Word-Hats (Picture-Hats to Follow)

Let me tell you about hats. I can’t show you hats (because they’re in Santa Cruz and the camera is with Melissa in Oakland), but I will eventually post photos.

I finally finished my semi-Norwegian hat. I’d gotten quite comfortable with the whole stranded knitting thing and was zooming along, needing to pause less and less often to untangle my yarn—then the decreases hit, and I found myself switching from circulars to double-points. Ack!

At the same time that I began with the double-points on Friday night at Melissa’s, her cat Damian began a game of “Cannot-Touch-Floor-Evil-Floor-Must-Jump-Climb-Flop” and things went something like this—

Whunk! All 18 pounds of Damian came flying from the floor to my chest, obliviously landing on my work, to which I clung desperately hoping to prevent a needle-dropping, involuntary-frogging catastrophe.

Bamp! Bamp! He whacked his forehead against mine in greeting, giving me a nice rub with his wet nose (wet nose? isn’t that a dog thing?) in the process. Then he pirouetted a time or two, balancing himself on my knees, my shoulders, purring the whole while.

And finally—Oof! He bounced off me onto Melissa or whatever unfortunate person/object lay in his trajectory.

Now, reread the previous three paragraphs several times because Damian never settles for doing something once when he can do it repeatedly. I believe I got exactly one round done before giving up and hiding my work at the back of the closet.

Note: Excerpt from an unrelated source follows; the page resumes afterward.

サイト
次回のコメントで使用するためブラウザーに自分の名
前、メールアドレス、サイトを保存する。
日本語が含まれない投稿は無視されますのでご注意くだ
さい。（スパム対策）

On Sunday in Santa Cruz, I did get those last rounds done. I found it particularly helpful to distribute the stitches among my double points so that the first stripe of the three-stipe divisions between panels ended the stitches on one needle and the remaining two stripes began the stitches on the following needle. This strategy prevented any long bits of yarn jumping the break between needles, allowing me to maintain my tension more easily.

While the hat isn’t perfect (I did the SSKs wrong on the first 2/3 of the rounds, and my two yarns don’t stand out as distinctly from each other as I might like), I’m quite pleased with it as a first attenpt. And, having finished, I came up with a whole new set of “what if?” questions.

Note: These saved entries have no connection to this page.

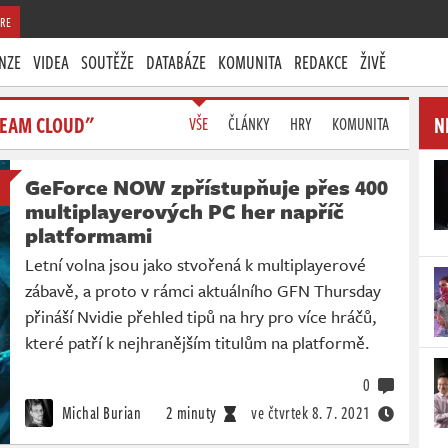
RE
NZE
VIDEA
SOUTĚŽE
DATABÁZE
KOMUNITA
REDAKCE
ŽIVĚ
TEAM CLOUD"
N
VŠE
ČLÁNKY
HRY
KOMUNITA
GeForce NOW zpřístupňuje přes 400
multiplayerových PC her napříč
platformami
Letní volna jsou jako stvořená k multiplayerové
zábavě, a proto v rámci aktuálního GFN Thursday
přináší Nvidie přehled tipů na hry pro více hráčů,
které patří k nejhranějším titulům na platformě.
0
Michal Burian
2 minuty
ve čtvrtek
8. 7. 2021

1. What if I use the variegated yarn for backgound instead of for the pattern elements?

2. What if I limit the double-stranding to the body of the hat and switch to a single yarn before beginning the decreases?

3. What if I alternate bands of double-stranded knitting with plain knitting?

After digging through my stash to find some appropriate yarns for answering these questions (a skein of navy wool-nylon Knit Picks Essential and a skein of denim-colored self-striping sock yarn in a cotton-wool-nylon blend), I got to work. So far the hat goes like this: navy ribbing; alternating rounds of the two yarns; an eleven-round band of stranded work; more alternating rounds; a nice wide stretch of just the self-striping yarn; more alternating rounds; and a five-round band of double-stranded work. I’m planning to finish up with a few more alternating rounds and will then end the hat using only the solid navy yarn. If you can’t picture this, don’t fret. Like I said, photos are coming.